Nos despedimos del Uluru y cogimos carretera de vuelta hacia Adelaida. Más de mil kilómetros en línea recta por una buena carretera que atraviesa un desierto que debía rebosar de canguros por la cantidad de ellos que veíamos tendidos en el asfalto y por las señales de tráfico que nos advertían de su presencia. De vez en cuando parábamos en ventas que estaban llenas de personajes únicos como el paisaje. Ya cerca de la civilización nos adentramos en Coober Pedy, un pequeño pueblo minero dedicado al ópalo (la piedra nacional) y que, para resistir el calor, está todo él construido en subterráneos. Visitamos algunos locales públicos pero enterrados, y en un bar estuvimos charlando con un griego con la típica cara del chófer de metro, que nos contó que había llegado a este saludable lugar hacía veinte años con el propósito de volver a su país en cuanto ganara algún dinero, pero que se había quedado atrapado en aquel agujero.
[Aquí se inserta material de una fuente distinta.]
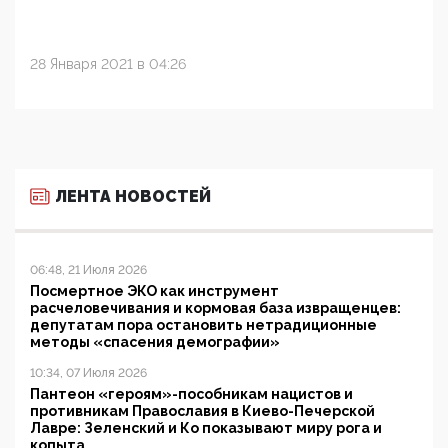
28 Января 2021 в 04:26
ЛЕНТА НОВОСТЕЙ
06:48, 21 Июля 2026
Посмертное ЭКО как инструмент
расчеловечивания и кормовая база извращенцев:
депутатам пора остановить нетрадиционные
методы «спасения демографии»
10:34, 07 Июля 2026
Пантеон «героям»-пособникам нацистов и
противникам Православия в Киево-Печерской
Лавре: Зеленский и Ко показывают миру рога и
копыта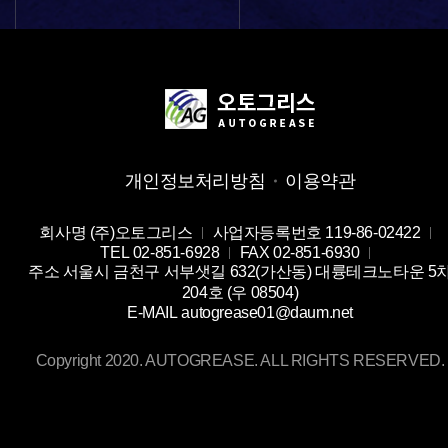
개인정보처리방침
이용약관
회사명
(주)오토그리스
사업자등록번호
119-86-02422
TEL
02-851-6928
FAX
02-851-6930
주소
서울시 금천구 서부샛길 632(가산동) 대륭테크노타운 5
204호 (우 08504)
E-MAIL
autogrease01@daum.net
Copyright 2020. AUTOGREASE. ALL RIGHTS RESERVED.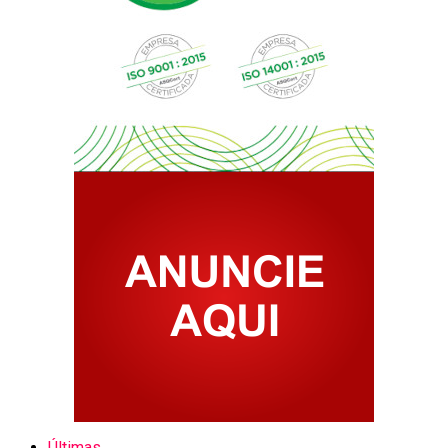
Últimas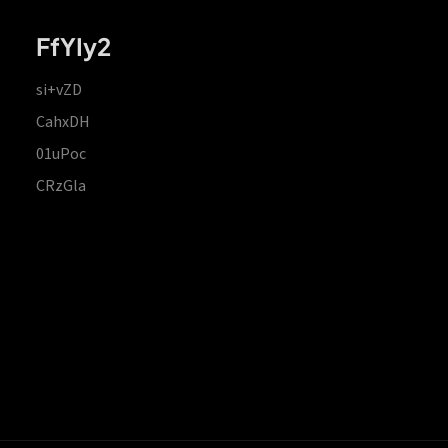
FfYIy2
si+vZD
CahxDH
01uPoc
CRzGla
De vuelta en Adelaida, nos maravillábamos con el frescor y la amenidad de sus parques o la suavidad de sus esquinas. Enrique había hecho muchísimas fotos y jugado muy poco, algo asustado por los malos resultados que parecían no acabar. Puesto que tal como habíamos quedado Iván estaba a punto de llegar para relevarnos a finales de febrero, Carmen y yo hicimos las maletas y, junto con Pablo, emprendimos el largo camino de regreso de treinta y dos horas de viaje continuado desde Adelaida, con escalas breves en Sydney, Bangkok y Milán, hasta llegar a Madrid.

Ya en casa soportamos un jet lag que duró más de diez días, en el que flotábamos con el sabor agridulce de haber perdido y, sobre todo, de poder pensar lo vivido después de vivirlo.